(Stored data entries)
- - - - -
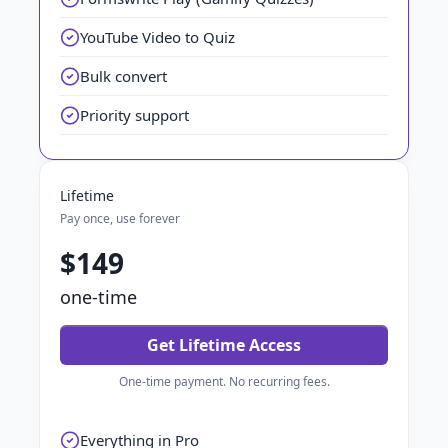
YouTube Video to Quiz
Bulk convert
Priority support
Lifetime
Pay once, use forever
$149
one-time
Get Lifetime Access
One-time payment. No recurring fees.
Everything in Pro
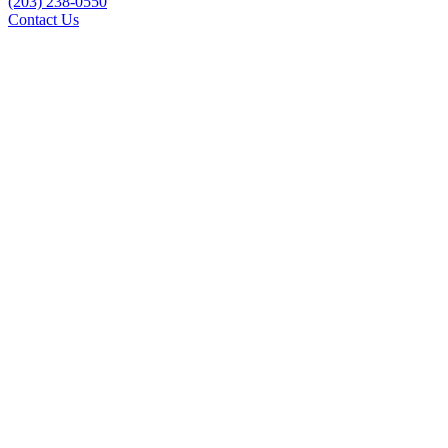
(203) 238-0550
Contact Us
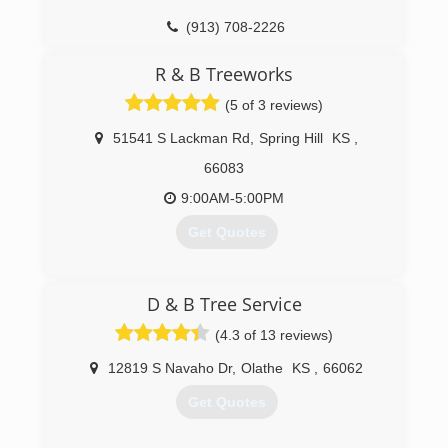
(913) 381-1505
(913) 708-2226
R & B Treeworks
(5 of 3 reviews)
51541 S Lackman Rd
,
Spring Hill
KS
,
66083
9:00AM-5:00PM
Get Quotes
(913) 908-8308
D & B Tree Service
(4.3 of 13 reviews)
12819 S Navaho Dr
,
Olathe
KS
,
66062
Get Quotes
- - - - -
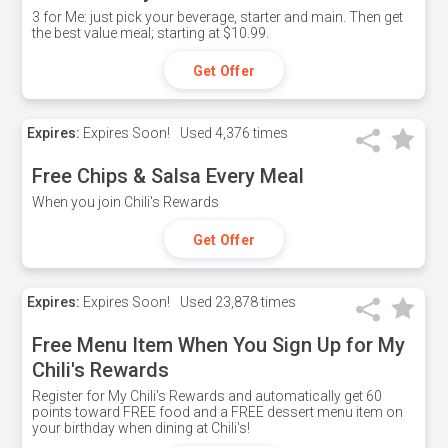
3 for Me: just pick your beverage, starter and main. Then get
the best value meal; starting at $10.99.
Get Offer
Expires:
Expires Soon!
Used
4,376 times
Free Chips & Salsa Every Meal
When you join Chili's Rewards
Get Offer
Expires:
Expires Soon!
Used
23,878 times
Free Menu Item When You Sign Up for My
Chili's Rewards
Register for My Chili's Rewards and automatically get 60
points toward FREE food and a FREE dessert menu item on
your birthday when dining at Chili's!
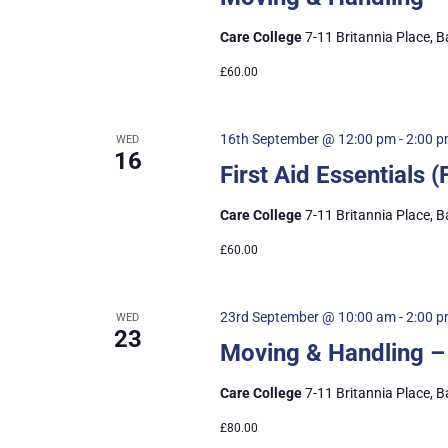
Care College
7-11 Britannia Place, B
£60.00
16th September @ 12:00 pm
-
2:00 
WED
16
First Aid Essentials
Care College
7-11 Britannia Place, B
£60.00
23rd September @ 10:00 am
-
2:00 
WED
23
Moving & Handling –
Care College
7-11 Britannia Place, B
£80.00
- - - - -
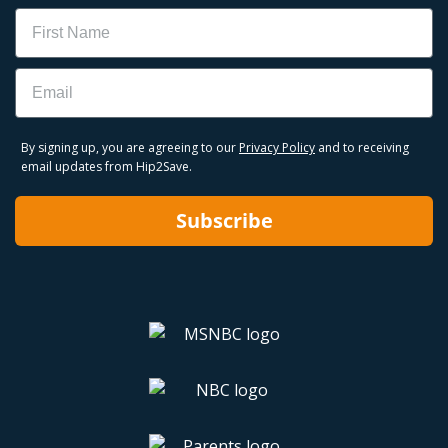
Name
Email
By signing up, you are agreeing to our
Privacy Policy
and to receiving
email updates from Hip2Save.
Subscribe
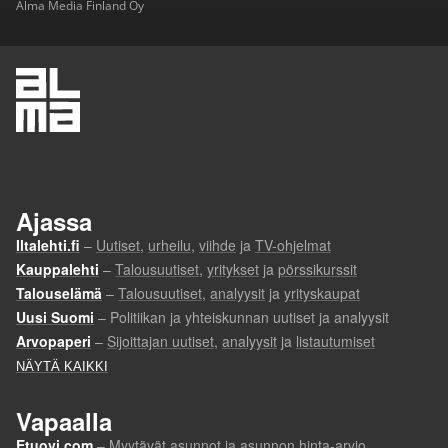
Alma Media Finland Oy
- - - - -
### What you have to do
Look over the records above and copy each line that includes the string "September".

### Solution to the exercise
16th September @ 12:00 pm
23rd September @ 10:00 am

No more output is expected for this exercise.